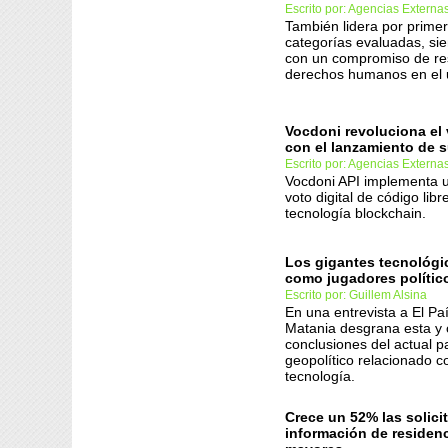
Escrito por: Agencias Externa
También lidera por primer
categorías evaluadas, sie
con un compromiso de res
derechos humanos en el u
Vocdoni revoluciona el 
con el lanzamiento de 
Escrito por: Agencias Externa
Vocdoni API implementa u
voto digital de código lib
tecnología blockchain.
Los gigantes tecnológi
como jugadores polític
Escrito por: Guillem Alsina
En una entrevista a El Paí
Matania desgrana esta y 
conclusiones del actual 
geopolítico relacionado c
tecnología.
Crece un 52% las solici
información de residen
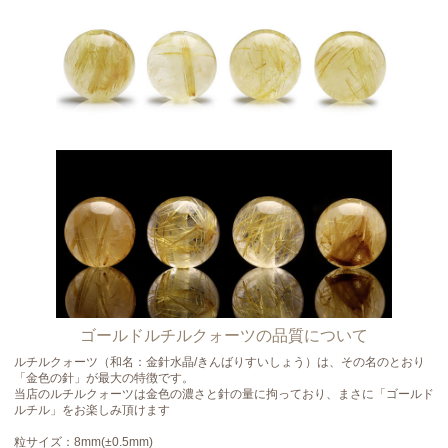
ゴールドルチルクォーツの品質について
ルチルクォーツ（和名：金針水晶/きんばりすいしょう）は、その名のとおり
「金色の針」が最大の特徴です。
当店のルチルクォーツは金色の濃さと針の量に拘っており、まさに「ゴールド
ルチル」をお楽しみ頂けます
粒サイズ：8mm(±0.5mm)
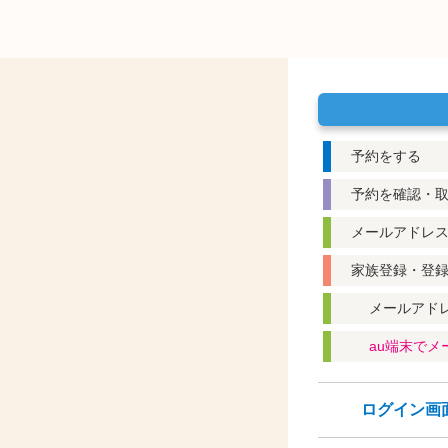
予約をする
予約を確認・
メールアドレ
家族登録・登
メールアド
au端末で
ログイン画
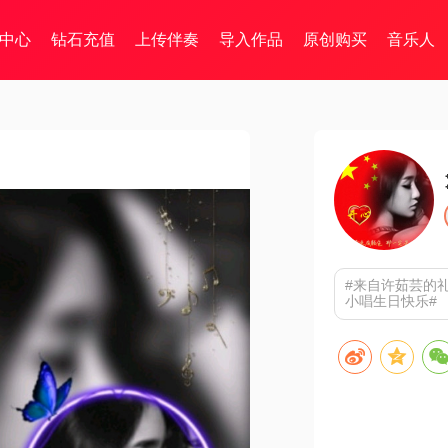
中心
钻石充值
上传伴奏
导入作品
原创购买
音乐人
】
#来自许茹芸的
小唱生日快乐#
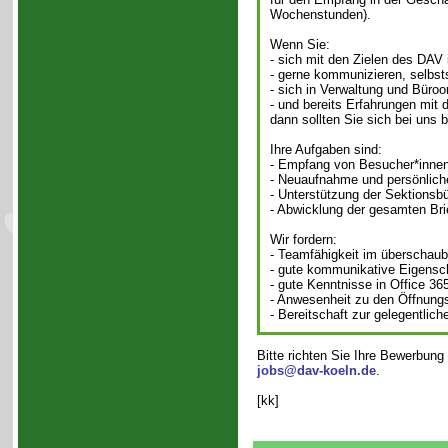
Wochenstunden).
Wenn Sie:
- sich mit den Zielen des DAV 
- gerne kommunizieren, selbstst
- sich in Verwaltung und Büro
- und bereits Erfahrungen mit 
dann sollten Sie sich bei uns 
Ihre Aufgaben sind:
- Empfang von Besucher*innen 
- Neuaufnahme und persönliche
- Unterstützung der Sektionsbü
- Abwicklung der gesamten Bri
Wir fordern:
- Teamfähigkeit im überschaub
- gute kommunikative Eigensch
- gute Kenntnisse in Office 36
- Anwesenheit zu den Öffnungs
- Bereitschaft zur gelegentli
Bitte richten Sie Ihre Bewerbung 
jobs@dav-koeln.de
.
[kk]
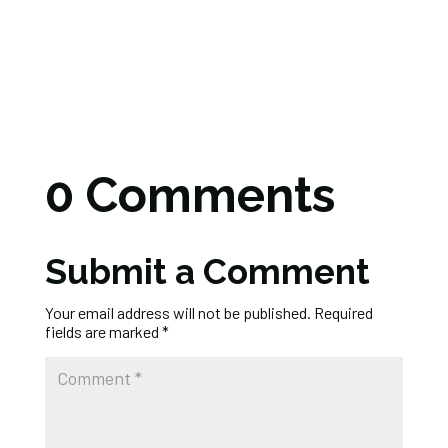
0 Comments
Submit a Comment
Your email address will not be published.
Required
fields are marked
*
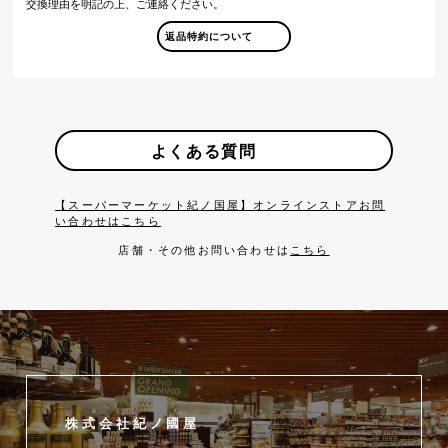
交換理由を明記の上、ご連絡ください。
返品特約について
よくある質問
【スーパーマーケット紀ノ国屋】オンラインストアお問
い合わせはこちら
店舗・その他お問い合わせは
こちら
株式会社紀ノ國屋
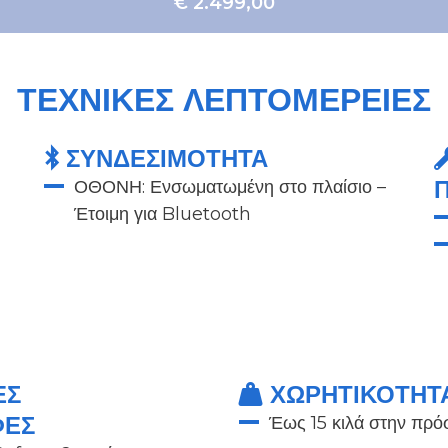
€ 2.499,00
ΤΕΧΝΙΚΈΣ ΛΕΠΤΟΜΈΡΕΙΕΣ
ΣΥΝΔΕΣΙΜΟΤΗΤΑ
ΟΘΟΝΗ: Ενσωματωμένη στο πλαίσιο –
Έτοιμη για Bluetooth
ΈΣ
ΧΩΡΗΤΙΚΌΤΗΤ
ΦΈΣ
Έως 15 κιλά στην πρ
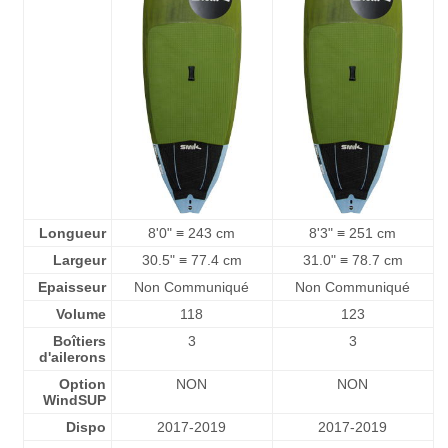
Longueur
8'0" ≡ 243 cm
8'3" ≡ 251 cm
Largeur
30.5" ≡ 77.4 cm
31.0" ≡ 78.7 cm
Epaisseur
Non Communiqué
Non Communiqué
Volume
118
123
Boîtiers
3
3
d'ailerons
Option
NON
NON
WindSUP
Dispo
2017-2019
2017-2019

Exercise details
Retype the records verbatim, but not their images.

Response for this exercise
Escrito por: Agencias Externa
También lidera por primer
categorías evaluadas, sie
con un compromiso de res
derechos humanos en el u
Vocdoni revoluciona el 
con el lanzamiento de 
Escrito por: Agencias Externa
Vocdoni API implementa u
voto digital de código lib
tecnología blockchain.
Los gigantes tecnológi
como jugadores polític
Escrito por: Guillem Alsina
En una entrevista a El Paí
Matania desgrana esta y 
conclusiones del actual 
geopolítico relacionado c
tecnología.
Crece un 52% las solici
información de residen
ゴールドルチルクォーツの品質について
ルチルクォーツ（和名：金針水晶/きんばりすいしょう）は、その名のとおり
「金色の針」が最大の特徴です。
当店のルチルクォーツは金色の濃さと針の量に拘っており、まさに「ゴールド
ルチル」をお楽しみ頂けます
粒サイズ：8mm(±0.5mm)
予約をする
予約を確認・
メールアドレ
家族登録・登
メールアド
au端末で
ログイン画
中心
钻石充值
上传伴奏
导入作品
原创购买
音乐人
】
#来自许茹芸的
小唱生日快乐#
Wochenstunden).
Wenn Sie:
- sich mit den Zielen des DAV 
- gerne kommunizieren, selbstst
- sich in Verwaltung und Büro
- und bereits Erfahrungen mit 
dann sollten Sie sich bei uns 
Ihre Aufgaben sind:
- Empfang von Besucher*innen 
- Neuaufnahme und persönliche
- Unterstützung der Sektionsbü
- Abwicklung der gesamten Bri
Wir fordern:
- Teamfähigkeit im überschaub
- gute kommunikative Eigensch
- gute Kenntnisse in Office 36
- Anwesenheit zu den Öffnungs
- Bereitschaft zur gelegentli
Bitte richten Sie Ihre Bewerbung 
jobs@dav-koeln.de
.
[kk]
0 Comments
Submit a Comment
Your email address will not be published.
Required
fields are marked
*
交換理由を明記の上、ご連絡ください。
返品特約について
よくある質問
【スーパーマーケット紀ノ国屋】オンラインストアお問
い合わせはこちら
店舗・その他お問い合わせは
こちら
株式会社紀ノ國屋
€ 2.499,00
ΤΕΧΝΙΚΈΣ ΛΕΠΤΟΜΈΡΕΙΕΣ
ΣΥΝΔΕΣΙΜΟΤΗΤΑ
ΟΘΟΝΗ: Ενσωματωμένη στο πλαίσιο –
Έτοιμη για Bluetooth
ΈΣ
ΧΩΡΗΤΙΚΌΤΗΤ
ΦΈΣ
Έως 15 κιλά στην πρ
Longueur
8'0" ≡ 243 cm
8'3" ≡ 251 cm
Largeur
30.5" ≡ 77.4 cm
31.0" ≡ 78.7 cm
Epaisseur
Non Communiqué
Non Communiqué
Volume
118
123
Boîtiers
3
3
d'ailerons
Option
NON
NON
WindSUP
Dispo
2017-2019
2017-2019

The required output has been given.